Asteroid Kicked Dinos When They Were Down

via Shuterstock
via Shuterstock

What if…the dinosaurs never died?

Think of that. Wouldn’t that be awesome? Of course, there is the somewhat unfortunate caveat that we, meaning humans, would likely not exist had T. Rex and friends (and meals and competitors) not perished under the clouds of a post-asteroid nuclear winter (or however, exactly, it happened).

But for anyone who was into dinosaurs as a kid (and isn’t that nearly everyone?), I think there must remain a bit of sadness that these big beasts we love  all died. (Yes, I know: birds. But you know what I mean.) It’s a strange bit of tragedy to be aware of as a mostly coddled child: Yeah, those colorful brontosauruses (again, I know) and triceratopses you thrill to see in books at the local public library? They all died. It is real history that all of them, billions of them, trillions of them? — died. All at once. And that’s why you can’t see them in real life.

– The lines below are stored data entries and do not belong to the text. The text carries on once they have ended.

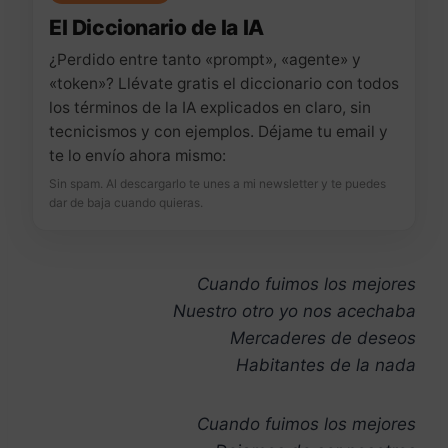
El Diccionario de la IA
¿Perdido entre tanto «prompt», «agente» y
«token»? Llévate gratis el diccionario con todos
los términos de la IA explicados en claro, sin
tecnicismos y con ejemplos. Déjame tu email y
te lo envío ahora mismo:
Sin spam. Al descargarlo te unes a mi newsletter y te puedes
dar de baja cuando quieras.
Cuando fuimos los mejores
Nuestro otro yo nos acechaba
Mercaderes de deseos
Habitantes de la nada
Cuando fuimos los mejores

That’s also what makes this finding a bit heartbreaking: the asteroid that killed the dinosaurs, well, it didn’t HAVE to end them. It wasn’t such a cataclysmic force that there’s no way the big lugs could have survived. Instead, it caught them when they were vulnerable.

A group of paleontologists found that a set of ecological stresses (volcanoes,  sea level changes, temperature fluctuations, and probably all those brachiosaurus farts) had put the late-Cretaceous world of the dinos in a precarious position. Then the asteroid came and kicked them down the stairs.

Mean.

It says something, too, about how the asteroid event has come to dominate the theories of how the dinosaurs’ age ended. When I was a kid, I remember there being a lot less certainty. The killer asteroid was just one of several equally plausible theories, e.g., widespread diseases, or volcanoes.

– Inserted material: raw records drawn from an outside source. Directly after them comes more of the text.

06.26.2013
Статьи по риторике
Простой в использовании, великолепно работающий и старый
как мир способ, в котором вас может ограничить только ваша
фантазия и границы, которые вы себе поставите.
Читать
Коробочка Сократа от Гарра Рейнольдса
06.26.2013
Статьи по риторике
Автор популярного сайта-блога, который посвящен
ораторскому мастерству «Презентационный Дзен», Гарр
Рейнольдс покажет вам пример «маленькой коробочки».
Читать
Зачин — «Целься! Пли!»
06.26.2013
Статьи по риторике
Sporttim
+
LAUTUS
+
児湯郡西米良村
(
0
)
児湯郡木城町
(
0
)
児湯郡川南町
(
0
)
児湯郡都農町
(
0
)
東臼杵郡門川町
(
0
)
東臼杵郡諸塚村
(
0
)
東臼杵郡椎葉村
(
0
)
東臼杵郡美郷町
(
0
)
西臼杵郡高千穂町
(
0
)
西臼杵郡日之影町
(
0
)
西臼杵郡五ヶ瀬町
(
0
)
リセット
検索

Over time, though, the asteroid has come to be accepted as THE answer. This surprised me when I started writing about popular science in recent years, and so became aware of dinosaur science for, really, the first time since the ’80s. The big-asteroid event had so come to dominate thoughts on dinosaur extinction that the idea that other factors played a role, too, now comes as a surprise.

So, this new finding actually seems to represent a return to previous ways of thinking about dinosaur extinction: volcanoes may have had their say. Other ecological stresses, too. The asteroid was the last word, but not the only one.